**WHAT YOU HAVE TO DO:** Set down the final stretch of the data, from the line that holds "Outline colon; reply" through the last line, both included, with pictures left out.

[Dataset entries]
_ _ _
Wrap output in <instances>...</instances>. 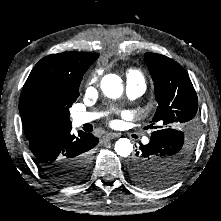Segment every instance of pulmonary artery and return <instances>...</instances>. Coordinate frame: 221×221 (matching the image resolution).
Returning a JSON list of instances; mask_svg holds the SVG:
<instances>
[{
  "mask_svg": "<svg viewBox=\"0 0 221 221\" xmlns=\"http://www.w3.org/2000/svg\"><path fill=\"white\" fill-rule=\"evenodd\" d=\"M146 90V85L141 79H129L126 86V94L130 100H135L141 97ZM100 115L95 112H80L73 115V124L81 126L85 123L92 122Z\"/></svg>",
  "mask_w": 221,
  "mask_h": 221,
  "instance_id": "1",
  "label": "pulmonary artery"
}]
</instances>
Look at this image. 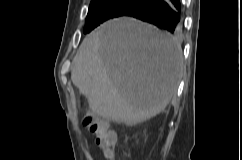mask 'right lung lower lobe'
Wrapping results in <instances>:
<instances>
[{"instance_id":"1","label":"right lung lower lobe","mask_w":242,"mask_h":160,"mask_svg":"<svg viewBox=\"0 0 242 160\" xmlns=\"http://www.w3.org/2000/svg\"><path fill=\"white\" fill-rule=\"evenodd\" d=\"M125 16H131L164 29L171 34L181 33L180 0H144Z\"/></svg>"}]
</instances>
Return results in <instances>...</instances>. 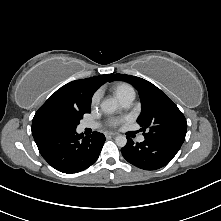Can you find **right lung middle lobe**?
Listing matches in <instances>:
<instances>
[{
	"label": "right lung middle lobe",
	"mask_w": 221,
	"mask_h": 221,
	"mask_svg": "<svg viewBox=\"0 0 221 221\" xmlns=\"http://www.w3.org/2000/svg\"><path fill=\"white\" fill-rule=\"evenodd\" d=\"M84 113L74 111L49 110L37 120V133L48 136L57 132L76 130Z\"/></svg>",
	"instance_id": "obj_1"
}]
</instances>
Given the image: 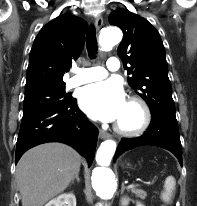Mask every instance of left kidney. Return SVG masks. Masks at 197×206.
I'll return each instance as SVG.
<instances>
[{
	"instance_id": "left-kidney-1",
	"label": "left kidney",
	"mask_w": 197,
	"mask_h": 206,
	"mask_svg": "<svg viewBox=\"0 0 197 206\" xmlns=\"http://www.w3.org/2000/svg\"><path fill=\"white\" fill-rule=\"evenodd\" d=\"M129 204V198L128 197H122L121 199V206H127ZM136 206H144L140 202H137Z\"/></svg>"
}]
</instances>
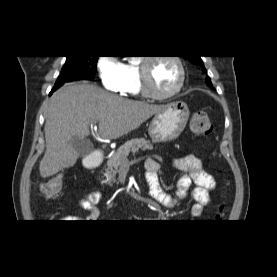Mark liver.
Wrapping results in <instances>:
<instances>
[{
    "label": "liver",
    "mask_w": 277,
    "mask_h": 277,
    "mask_svg": "<svg viewBox=\"0 0 277 277\" xmlns=\"http://www.w3.org/2000/svg\"><path fill=\"white\" fill-rule=\"evenodd\" d=\"M162 109L163 105L127 100L91 84L64 85L51 96L46 110L40 175L46 178L76 163L79 155L69 140L89 136L91 123L99 122L101 138L117 139Z\"/></svg>",
    "instance_id": "6515ba94"
}]
</instances>
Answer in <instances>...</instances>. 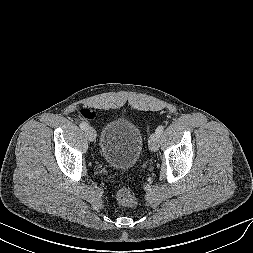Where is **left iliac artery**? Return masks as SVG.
Returning <instances> with one entry per match:
<instances>
[{"mask_svg":"<svg viewBox=\"0 0 253 253\" xmlns=\"http://www.w3.org/2000/svg\"><path fill=\"white\" fill-rule=\"evenodd\" d=\"M163 131H164V126L160 125L157 127L155 133L160 136L163 133Z\"/></svg>","mask_w":253,"mask_h":253,"instance_id":"obj_1","label":"left iliac artery"}]
</instances>
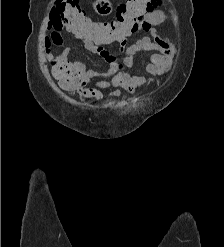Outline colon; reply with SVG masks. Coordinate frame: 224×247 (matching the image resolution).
<instances>
[{
  "label": "colon",
  "mask_w": 224,
  "mask_h": 247,
  "mask_svg": "<svg viewBox=\"0 0 224 247\" xmlns=\"http://www.w3.org/2000/svg\"><path fill=\"white\" fill-rule=\"evenodd\" d=\"M160 4L161 0H126L117 6L115 17L109 21L91 20L78 0H55L53 6L64 25L78 38L111 43L135 32L142 19ZM52 72L68 89L77 88L85 73L81 65L60 59L53 61Z\"/></svg>",
  "instance_id": "obj_1"
}]
</instances>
_ _ _
**ANSWER FOR THE TASK:**
Outline colon; reply with SVG masks. Coordinate frame: 224×247 (matching the image resolution).
<instances>
[{
  "label": "colon",
  "mask_w": 224,
  "mask_h": 247,
  "mask_svg": "<svg viewBox=\"0 0 224 247\" xmlns=\"http://www.w3.org/2000/svg\"><path fill=\"white\" fill-rule=\"evenodd\" d=\"M160 4L161 0H126L117 6L115 17L109 21L91 20L78 0H55L53 6L64 25L78 38L111 43L135 32L142 19ZM52 72L68 89L77 88L85 73L81 65L60 59L53 61Z\"/></svg>",
  "instance_id": "obj_1"
}]
</instances>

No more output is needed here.